I remember the empty villages where the pigs had gone crazy and were running around. The kolkhoz offices and clubs, these faded posters: We’ll give the motherland bread! Glory to the Soviet worker-peoples! The achievements of the people are immortal.




My wife took the kid and left. That bitch! But I’m not going to hang myself. And I’m not going to throw myself out a seventh-floor window. When I first came back from there with a suitcase full of money, that was fine.

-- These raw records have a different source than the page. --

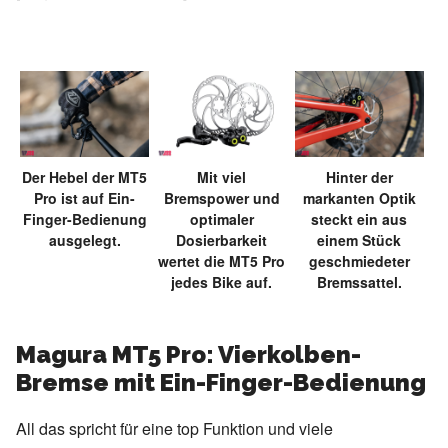
Der Hebel der MT5
Mit viel
Hinter der
Pro ist auf Ein-
Bremspower und
markanten Optik
Finger-Bedienung
optimaler
steckt ein aus
ausgelegt.
Dosierbarkeit
einem Stück
wertet die MT5 Pro
geschmiedeter
jedes Bike auf.
Bremssattel.
Magura MT5 Pro: Vierkolben-
Bremse mit Ein-Finger-Bedienung
All das spricht für eine top Funktion und viele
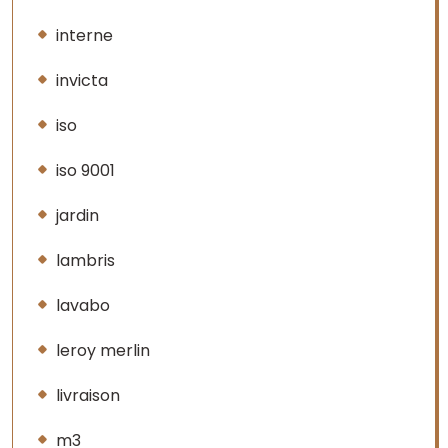
interne
invicta
iso
iso 9001
jardin
lambris
lavabo
leroy merlin
livraison
m3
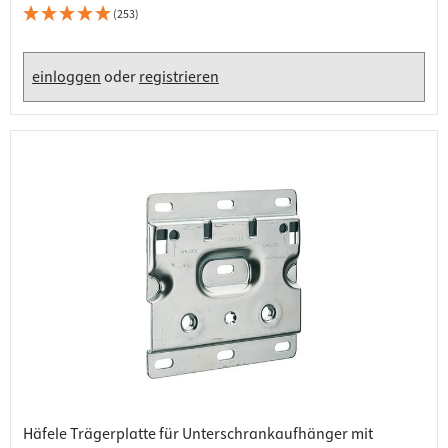
(253)
einloggen
oder
registrieren
Häfele Trägerplatte für Unterschrankaufhänger mit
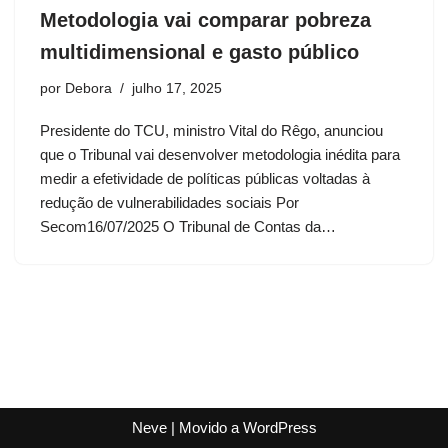
Metodologia vai comparar pobreza
multidimensional e gasto público
por
Debora
julho 17, 2025
Presidente do TCU, ministro Vital do Rêgo, anunciou
que o Tribunal vai desenvolver metodologia inédita para
medir a efetividade de políticas públicas voltadas à
redução de vulnerabilidades sociais Por
Secom16/07/2025 O Tribunal de Contas da…
Neve
| Movido a
WordPress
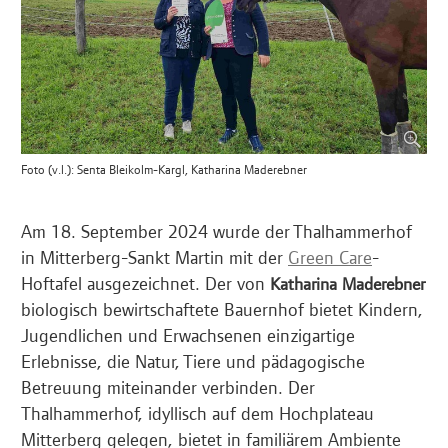
Foto (v.l.): Senta Bleikolm-Kargl, Katharina Maderebner
Am 18. September 2024 wurde der Thalhammerhof
in Mitterberg-Sankt Martin mit der
Green Care
-
Hoftafel ausgezeichnet. Der von
Katharina Maderebner
biologisch bewirtschaftete Bauernhof bietet Kindern,
Jugendlichen und Erwachsenen einzigartige
Erlebnisse, die Natur, Tiere und pädagogische
Betreuung miteinander verbinden. Der
Thalhammerhof, idyllisch auf dem Hochplateau
Mitterberg gelegen, bietet in familiärem Ambiente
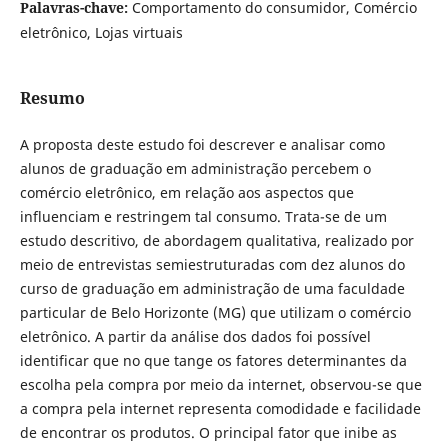
Palavras-chave:
Comportamento do consumidor, Comércio
eletrônico, Lojas virtuais
Resumo
A proposta deste estudo foi descrever e analisar como
alunos de graduação em administração percebem o
comércio eletrônico, em relação aos aspectos que
influenciam e restringem tal consumo. Trata-se de um
estudo descritivo, de abordagem qualitativa, realizado por
meio de entrevistas semiestruturadas com dez alunos do
curso de graduação em administração de uma faculdade
particular de Belo Horizonte (MG) que utilizam o comércio
eletrônico. A partir da análise dos dados foi possível
identificar que no que tange os fatores determinantes da
escolha pela compra por meio da internet, observou-se que
a compra pela internet representa comodidade e facilidade
de encontrar os produtos. O principal fator que inibe as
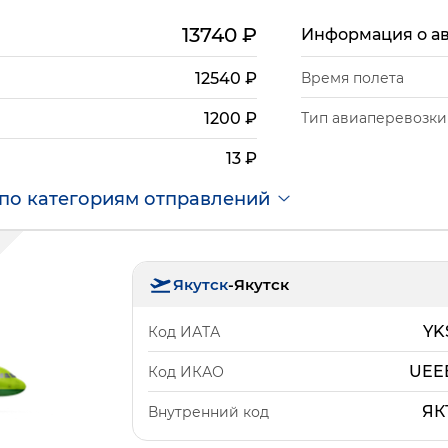
13740
₽
Информация о а
12540
₽
Время полета
Тип авиаперевозки
1200
₽
13
₽
по категориям отправлений
Якутск
-
Якутск
YK
Код ИАТА
UEE
Код ИКАО
ЯК
Внутренний код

She wasn’t afraid. [Starts singing.]

Even one thousand gamma rays

Can’t keep the Russian cock from having its days.

That bitch! She’s afraid of me. She took the kid. [Suddenly serious.] The soldiers worked next to the reactor. I’d drive them there for their shifts and then back. I had a total-radiation meter around my neck, just like everyone else. After their shifts, I’d pick them up and we’d go to the First Department—that was a classified department. They’d take our readings there, write something down on our cards, but the number of roentgens we got, that was a military secret. Those fuckers! Some time goes by and suddenly they say: “Stop. You can’t take any more.” That’s all the medical information they give you. Even when I was leaving they didn’t tell me how much I got. Fuckers! Now they’re fighting for power. For cabinet portfolios. They have elections. You want another joke? After Chernobyl you can eat anything you want, but you have to bury your own shit in lead.